On the Online Self-Editing Course which I'm running jointly with Debi Alper, my tutorial was talking about characterisation, and I said that at the self-editing stage you need to ask yourself whether your characters are too off-the-peg. "Off-the-peg" is a term I owe to Susannah Rickards, originally for the kind of language which does the basic job perfectly well (and its "rightness" can seduce new writers into feeling it's really right) but is never really fresh. It sits somewhere between the fictioneers' "second-hand" and the poets' "received language", as a way of describing something which we've read or encountered many times before, although it hasn't yet degenerated into a confirmed cliché.

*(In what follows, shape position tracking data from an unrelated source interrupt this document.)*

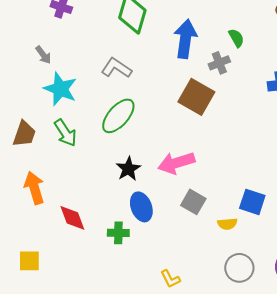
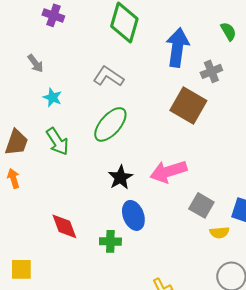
green semicircle: (236, 38) -> (228, 31), moved
cyan star: (60, 89) -> (52, 97), size x0.6
orange arrow: (34, 188) -> (13, 178), moved, size x0.6
gray square: (193, 202) -> (201, 205), moved

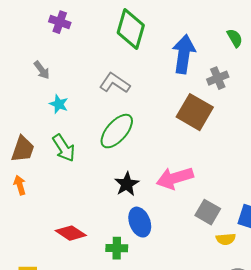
red diamond: (64, 226) -> (71, 233), turned -36

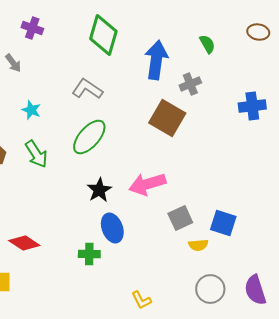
gray arrow: (42, 70) -> (13, 63), moved
gray square: (208, 212) -> (180, 218), turned 35
red diamond: (71, 233) -> (24, 243), moved

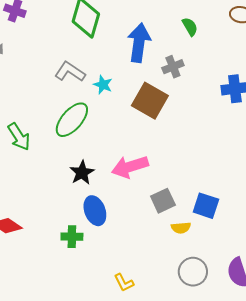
cyan star: (31, 110) -> (103, 85), moved

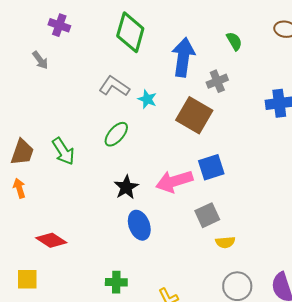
green ellipse: (72, 120) -> (116, 134), size x0.7
blue square: (206, 206) -> (211, 167), moved, turned -36
green cross: (72, 237) -> (116, 282), moved

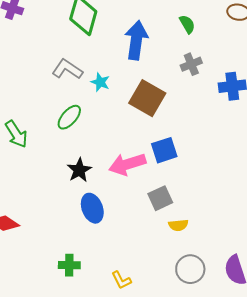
gray cross: (217, 81) -> (191, 64), moved

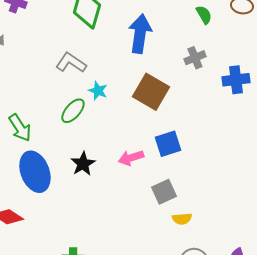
green semicircle: (187, 24) -> (204, 15), moved
cyan star: (100, 82) -> (98, 91), moved
pink arrow: (127, 164) -> (131, 158), size x0.7
blue ellipse: (92, 208) -> (35, 172), moved, size x1.4

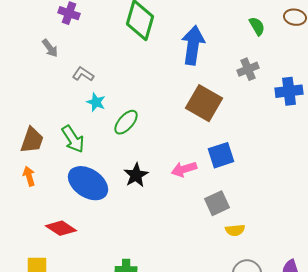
gray L-shape: (71, 63) -> (83, 74), moved, size x0.7
cyan star: (98, 91) -> (96, 102), moved
blue ellipse: (35, 172) -> (88, 183), turned -36

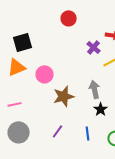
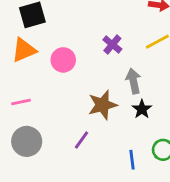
purple cross: (94, 47) -> (112, 44), moved
brown star: (64, 96) -> (103, 105), moved
blue line: (88, 133) -> (132, 160), moved

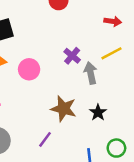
gray arrow: (133, 81) -> (91, 73), moved
brown star: (103, 105) -> (64, 109), turned 30

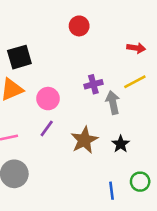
purple cross: (72, 56) -> (93, 84), turned 35
brown star: (64, 109) -> (84, 140), turned 30
purple line: (45, 139) -> (47, 128), moved

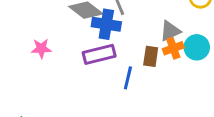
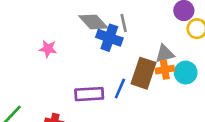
purple rectangle: (99, 54) -> (89, 94), moved
brown rectangle: (151, 56) -> (143, 73), size x1.6

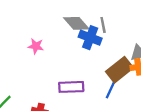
brown rectangle: (143, 73) -> (120, 70), turned 32
blue line: (120, 89) -> (111, 90), moved

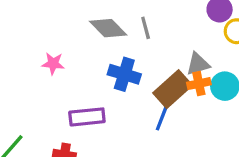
blue cross: (90, 38) -> (124, 74), moved
purple rectangle: (71, 87) -> (87, 117), moved

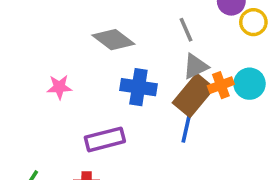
gray line: (146, 28) -> (186, 30), moved
gray triangle: (198, 64) -> (195, 66), moved

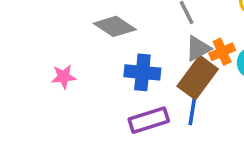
orange cross: (221, 85) -> (222, 52), moved
purple rectangle: (105, 139) -> (149, 120), moved

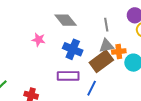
pink star: (64, 77) -> (39, 40), moved
blue line: (192, 111) -> (92, 88), moved

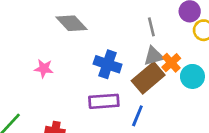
gray diamond: (66, 20) -> (71, 23), moved
pink star: (39, 40) -> (44, 68), moved
orange cross: (119, 51) -> (171, 63), turned -32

Are your bus drivers men, your nurses women, your teenagers sulky, your middle-aged mothers kindly? Do your Frenchwomen dress exquisitely and your Germans have no sense of humour and your elderly men wear cardigans? Of course we all fit some stereotypes of our age, gender, class, nationality and so on, but we all run counter to others. Off-the-peg characters, like off-the-peg language and off-the-peg plots, are the easiest for the reader to take on board, because the meaning is ready-made. The reader's mind slides straight over and moves on, because there's nothing new or different or surprising about the ideas, no individuality about characters who fit all our preconceptions, nothing about the arrangement of words which makes them come alive, no desirable difficulty to mean readers make the story their own. As a writer, it you're going to find all those newnesses/differentnesses you have to learn to stop your own mind slidling briskly over what you see or think: you have to push your observing and your imagining to the limit. And then you have to push your willingness to go beyond the usual ways of writing these things, to the new or different ways: to the limit. Only when things are really new, or familiar things are presented in a new light in new combinations, will we really experience this character (this story, this setting) as an individual: something as unique and potentially surprising as any other human being.
The risk of off-the-pegness is also higher with secondary characters, since you can't spend too much story-space on them. And sure, with really minor characters you don't have to round them out to full main-character complexity and detail. But it's still important to challenge your defaults and stereotypes, characters still need to come alive, and by even more economical means.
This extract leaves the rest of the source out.